Deus permitiu que vos reencontrásseis declarou Léonarde que o Seu nome seja abençoado e que esta casa, onde vais viver doravante, te seja doce! São os belos dias de antigamente que regressam contigo!
E voltou a abraçá-la para melhor mostrar a alegria que sentia por voltar a vê-la. Étienne Lê Puellier e a sua mulher Péronnelle, respectivamente intendente e cozinheira do pequeno domínio, tinham, também, lágrimas nos olhos por reverem uma jovem patroa por quem sentiam uma amizade próxima da afeição. Quanto ao jovem Florent, ex-aprendiz de banqueiro nos estabelecimentos de Agnolo Nardi, em Paris, e agora jardineiro e braço direito de Étienne, contemplava Fiora de mãos unidas e olhar maravilhado, sem procurar enxugar as abundantes lágrimas que lhe corriam pelo bibe de tela azul: os seus sentimentos por Fiora não eram segredo para ninguém e dar com ele em êxtase não tinha nada de surpreendente.
Apenas Marcelline, a ama, que não tivera tempo de conhecer a mãe do seu filho de leite, mostrou alguma moderação e declarou que se sentia feliz por a ”Senhora Condessa” estar de regresso, mas apressou-se a tirar o pequeno Philippe dos braços de Khatoun, esforçando-se por fulminá-la com o olhar. Ao ver os cantos dos lábios da sua antiga escrava curvarem-se de decepção, Fiora compreendeu que iria ter dificuldades por aquele lado e, para pôr toda a gente de acordo, exclamou:
Deixai-o um pouco comigo, Marcelline! Há meses que não o vejo...

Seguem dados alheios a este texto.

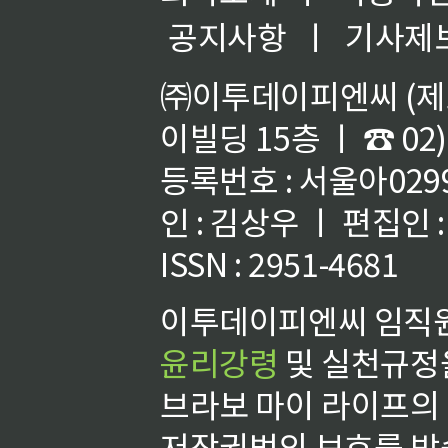
공지사항
ㅣ
기사제
㈜이투데이피엔씨 (제호
이빌딩 15층 ㅣ ☎ 02)
등록번호 : 서울아02992
인 : 김상우 ㅣ 편집인
ISSN : 2951-4681
이투데이피엔씨 임직원
윤리강령
및 실천규정을
브라보 마이 라이프의
저작권법의 보호를 받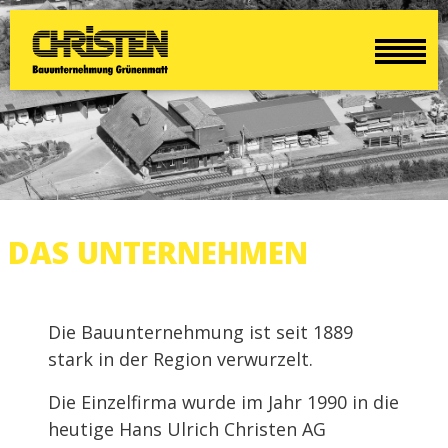
DAS UNTERNEHMEN
Die Bauunternehmung ist seit 1889
stark in der Region verwurzelt.
Die Einzelfirma wurde im Jahr 1990 in die
heutige Hans Ulrich Christen AG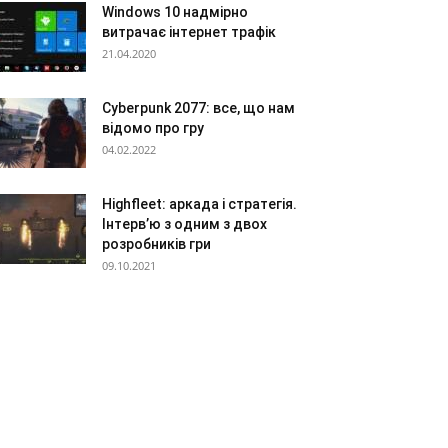
Windows 10 надмірно
витрачає інтернет трафік
21.04.2020
Cyberpunk 2077: все, що нам
відомо про гру
04.02.2022
Highfleet: аркада і стратегія.
Інтерв’ю з одним з двох
розробників гри
09.10.2021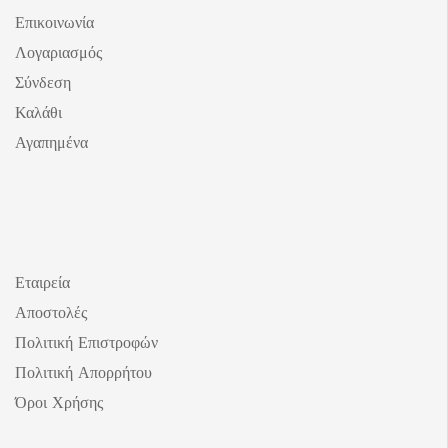
Επικοινωνία
Λογαριασμός
Σύνδεση
Καλάθι
Αγαπημένα
Εταιρεία
Αποστολές
Πολιτική Επιστροφών
Πολιτική Απορρήτου
Όροι Χρήσης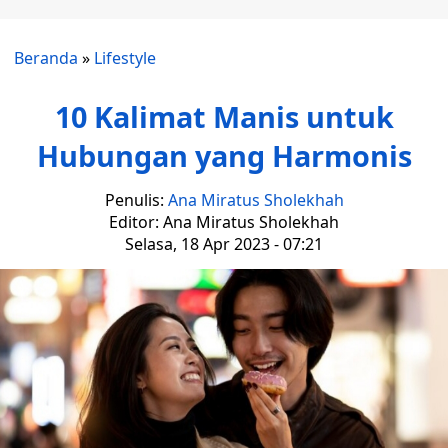
Beranda
»
Lifestyle
10 Kalimat Manis untuk
Hubungan yang Harmonis
Penulis:
Ana Miratus Sholekhah
Editor: Ana Miratus Sholekhah
Selasa, 18 Apr 2023 - 07:21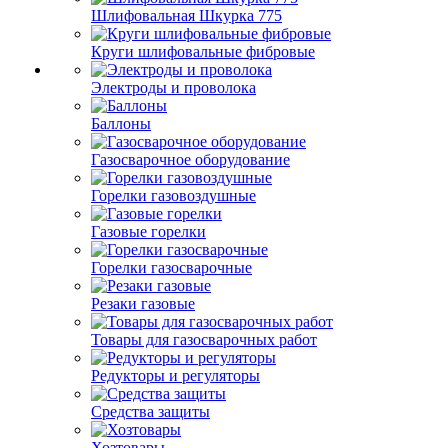
Шлифовальная Шкурка 775
Круги шлифовальные фибровые
Электроды и проволока
Баллоны
Газосварочное оборудование
Горелки газовоздушные
Газовые горелки
Горелки газосварочные
Резаки газовые
Товары для газосварочных работ
Редукторы и регуляторы
Средства защиты
Хозтовары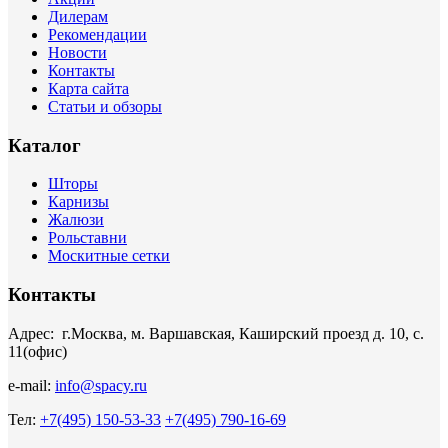
Дилерам
Рекомендации
Новости
Контакты
Карта сайта
Статьи и обзоры
Каталог
Шторы
Карнизы
Жалюзи
Рольставни
Москитные сетки
Контакты
Адрес: г.Москва, м. Варшавская, Каширский проезд д. 10, с.
11(офис)
e-mail:
info@spacy.ru
Тел:
+7(495) 150-53-33
+7(495) 790-16-69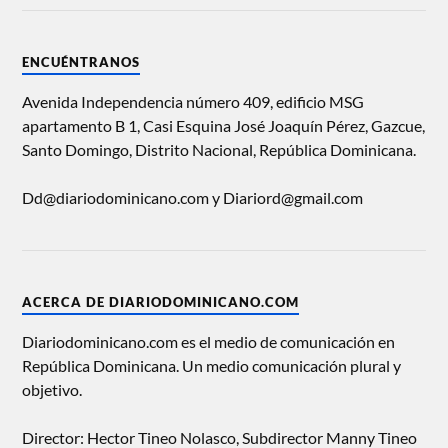
ENCUÉNTRANOS
Avenida Independencia número 409, edificio MSG
apartamento B 1, Casi Esquina José Joaquín Pérez, Gazcue,
Santo Domingo, Distrito Nacional, República Dominicana.
Dd@diariodominicano.com y Diariord@gmail.com
ACERCA DE DIARIODOMINICANO.COM
Diariodominicano.com es el medio de comunicación en
República Dominicana. Un medio comunicación plural y
objetivo.
Director: Hector Tineo Nolasco, Subdirector Manny Tineo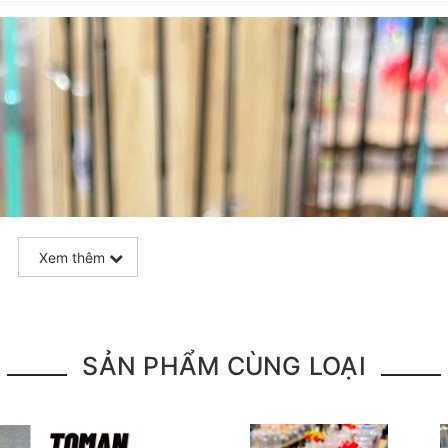
Xem thêm
SẢN PHẨM CÙNG LOẠI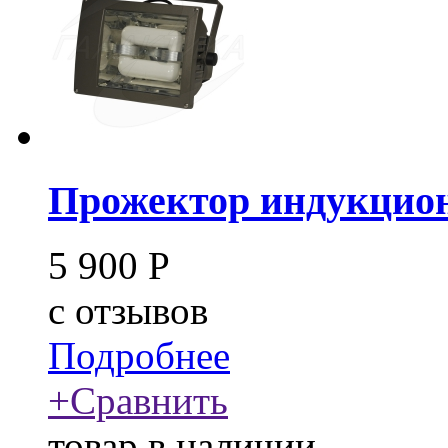
Прожектор индукцион
5 900
Р
c
отзывов
Подробнее
+
Сравнить
товар в наличии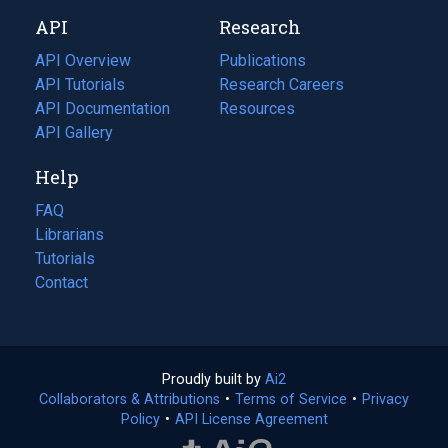
new
a
API
Research
tab)
new
tab)
API Overview
Publications
(opens
API Tutorials
in
Research Careers
(opens
API Documentation
(opens
a
in
Resources
(opens
in
API Gallery
new
a
in
a
tab)
new
a
Help
new
tab)
new
tab)
tab)
FAQ
Librarians
Tutorials
Contact
Proudly built by
Ai2
(opens
Collaborators & Attributions
•
Terms of Service
in
(opens
•
Privacy
Policy
(opens
•
API License Agreement
a
in
in
new
a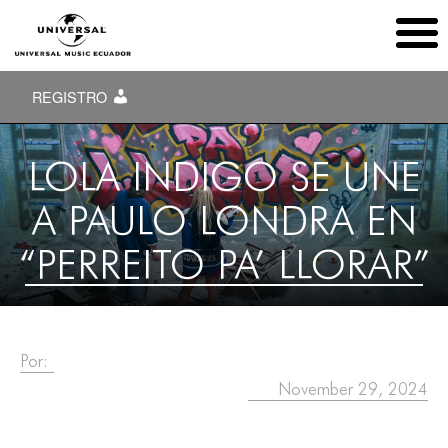
REGISTRO
LOLA INDIGO SE UNE
A PAULO LONDRA EN
“PERREITO PA’ LLORAR”
Por:
November 29, 2024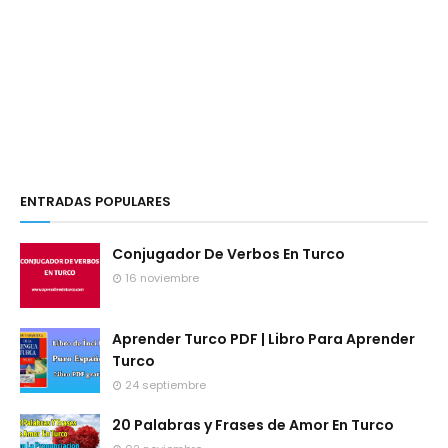
ENTRADAS POPULARES
Conjugador De Verbos En Turco
16 noviembre
Aprender Turco PDF | Libro Para Aprender
Turco
24 septiembre
20 Palabras y Frases de Amor En Turco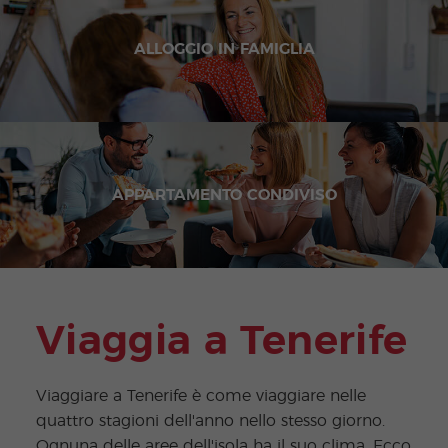
ALLOGGIO IN FAMIGLIA
APPARTAMENTO CONDIVISO
Viaggia a Tenerife
Viaggiare a Tenerife è come viaggiare nelle
quattro stagioni dell'anno nello stesso giorno.
Ognuna delle aree dell'isola ha il suo clima. Ecco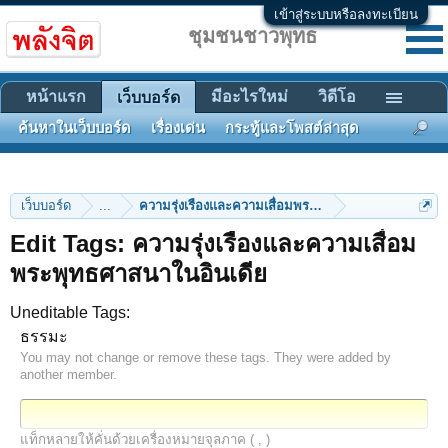
เข้าสู่ระบบหรือลงทะเบียน
ชุมชนชาวพุทธ
หน้าแรก
มีอะไรใหม่
วิดีโอ
เว็บบอร์ด
ค้นหาในเว็บบอร์ด
เรื่องเด่น
กระทู้และโพสต์ล่าสุด
เว็บบอร์ด
...
ความรุ่งเรืองและความเสื่อมพระพุทธศาสนาในอินเดีย
Edit Tags: ความรุ่งเรืองและความเสื่อม
พระพุทธศาสนาในอินเดีย
Uneditable Tags:
ธรรมะ
You may not change or remove these tags. They were added by
another member.
แท็กหลายให้คั่นด้วยเครื่องหมายจุลภาค ( , )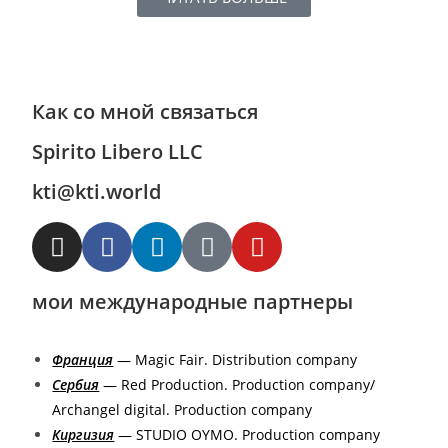
Как со мной связаться
Spirito Libero LLC
kti@kti.world
мои международные партнеры
Франция
— Magic Fair. Distribution company
Сербия
— Red Production. Production company/
Archangel digital. Production company
Киргизия
— STUDIO OYMO. Production company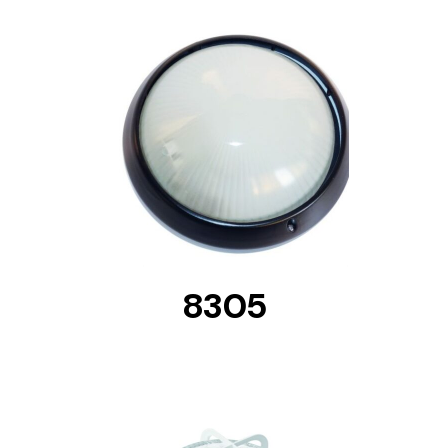
DETAILS
8305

É que ele é muito pesado, Senhora Condessa! E depois de uma viagem tão longa...
Ainda sou capaz de suportar esse fardo disse ela com bom humor. Há tanto tempo que sonho com isto!
E, segurando orgulhosamente o seu filho nos braços, pôs-se a caminho de casa, para onde já tinha desaparecido Péronnelle, gritando que ia preparar o melhor jantar da terra. Léonarde e Khatoun enquadravam Fiora, seguidos por Étienne e Florent com os cavalos pela brida, que conduziriam à cavalariça depois de os terem desembaraçado das bagagens e dos arreios. Marcelline resolveu juntar-se a Péronnelle para a ajudar nas tarefas da cozinha.